Minister for Health Stephen Donnelly is to bring proposals to Cabinet on Tuesday on the banning of takeaway pint and cocktail sales from pubs after footage of groups gathering to drink outdoors emerged over the weekend.

Mr Martin said the scenes were deeply concerning as they ran counter to public health advice on how to curb the spread of Covid-19.

He said he was “extremely concerned and very annoyed” to discover that people were congregating in breach of the guidelines which had been working well to reduce the level of the virus in Ireland.

“I think it flies in the face of what acceptable in terms of adherence to the guidelines and the regulations because I think we all have to work to try and get the incidence of the virus down and I think in particularly it’s been working well in terms of the numbers coming down in Ireland,” he said.

Downward trajectory

"We are probably the best in Europe in terms of downward trajectory (for the virus) but what happened in the last week could put that a at risk and that in jeopardy. It puts front line workers in our hospitals under pressure and it puts ICU (Intensive Care Unit) beds under pressure," he sid.

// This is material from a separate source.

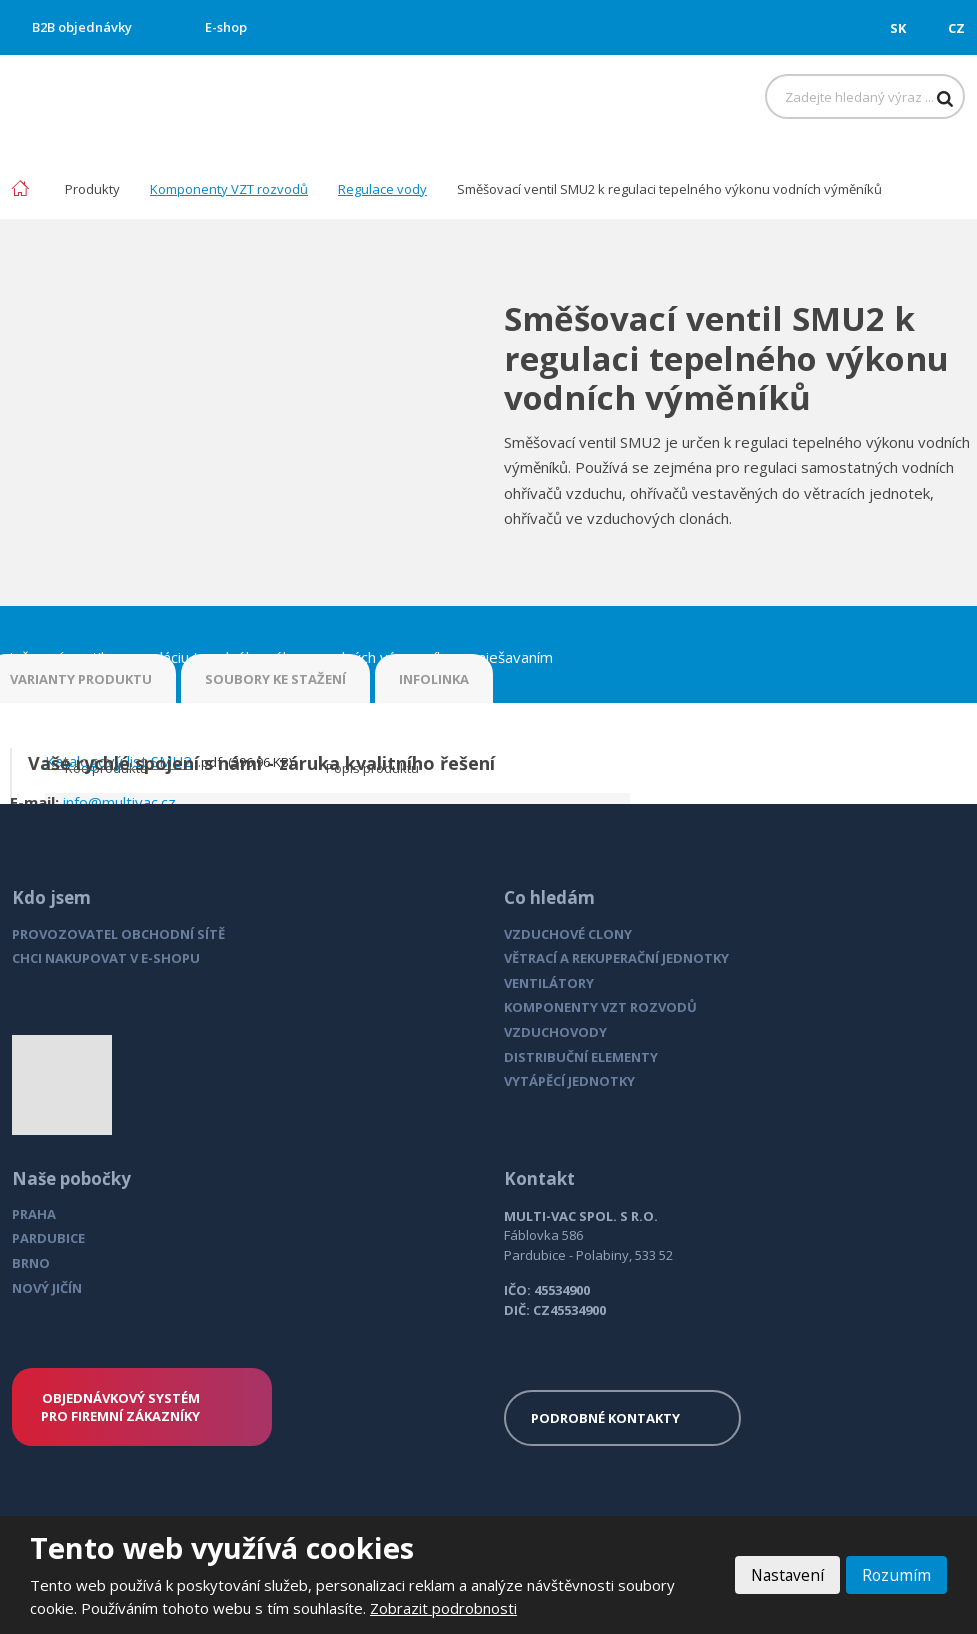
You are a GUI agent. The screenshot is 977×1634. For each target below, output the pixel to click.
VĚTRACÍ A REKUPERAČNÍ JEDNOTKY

“Wide scale congregation of people on streets just facilitates the spreading of the virus so we are going to have to review the whole takeaway alcohol phenomenon...It was never the intention that you could have large crowds gathering outside of pubs where takeaways are available.”

Mr Martin said that compared to other countries in Europe, the downward trajectory of the virus in Ireland meant that the Irish hospital system and in particular its ICU capacity is not under the same pressure as in some European countries.

“In other words, the collective effort of people is working ...- it (Level 5 lockdown) is very difficult for people but what we are endeavouring is to create space for people to have a meaningful December and a meaningful Christmas and if we all work together we can do that.”